I believe, in an odd way, we use noise to seek peace. What I mean is, I believe that we spend so much time running from our pain, our feelings, our bad memories, our fears, our depression, our anger, that we use noise to drown out our own internal voice. We stay busy- externally and internally- to avoid feeling, to avoid facing, to avoid the very process that would lead to even more freedom within us. It’s a futile thing. But it’s an addiction to noise that comes from the same place as an addiction to anything else- drugs, alcohol, you name it.
Yes, I know this well because I am the queen of avoidance. To coin an old phrase, “Denial isn’t a river in Egypt”. I have very often run to noise and stimulation in order to avoid quietness and the opportunity it brings to have to face my own feelings. Yet, the minute I realize I’m doing it again, I get still and get quiet and heaven help me, it’s like the best gift on the planet! God reveals, God purges, and I no longer have to run to noise. Today this happened and when I became silent, I realized that Oct 11th is the 21st anniversary of my mother’s death- and I was running from the pain, somewhere deep inside. And He met me there. I’m stil sad but now at least I know why.

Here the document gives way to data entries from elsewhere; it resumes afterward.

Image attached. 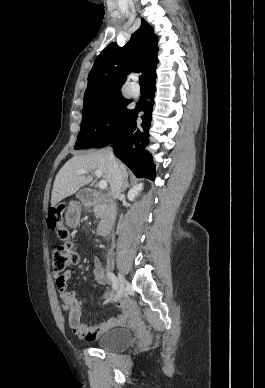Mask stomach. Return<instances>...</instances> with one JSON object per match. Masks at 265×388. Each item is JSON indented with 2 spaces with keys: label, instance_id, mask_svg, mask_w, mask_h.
<instances>
[{
  "label": "stomach",
  "instance_id": "stomach-1",
  "mask_svg": "<svg viewBox=\"0 0 265 388\" xmlns=\"http://www.w3.org/2000/svg\"><path fill=\"white\" fill-rule=\"evenodd\" d=\"M79 205L77 202H71L68 211L66 213V219L70 224H74L78 221L79 219Z\"/></svg>",
  "mask_w": 265,
  "mask_h": 388
}]
</instances>
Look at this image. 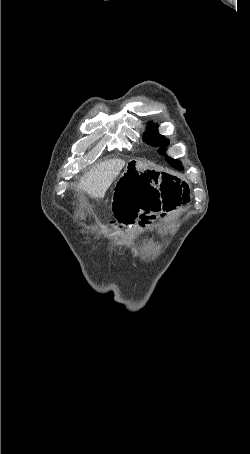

Silence is beautiful. In quietness and confidence shall be our strength! That’s one of my favorite scriptures. It’s Isaiah 30:15.
Try some silence on for size. I mean total silence. Don’t move, Don’t talk. Turn the ever racing thoughts off in your head. If you find that elusive, close your eyes and picture the face of Jesus and look into His eyes. Feel His hand stroking slowly across your brain, calling it to peace, calming it down. Feel it calm your restless thoughts…. and just be. Be a human being and not a human doing.
For God alone my soul waits in silence.
He will meet you there. He longs to meet you there.
Take away: Turn it all of. Close the door. Make a way to be silent for a few minutes every single day. Calm your thoughts. Ease your mind. Focus on whatever brings a rush of peace over your body. And wait on the Lord. He’s there, in the silence, loving you.
Prayer: Dear Lord, I will wait in silence for you. You are my salvation.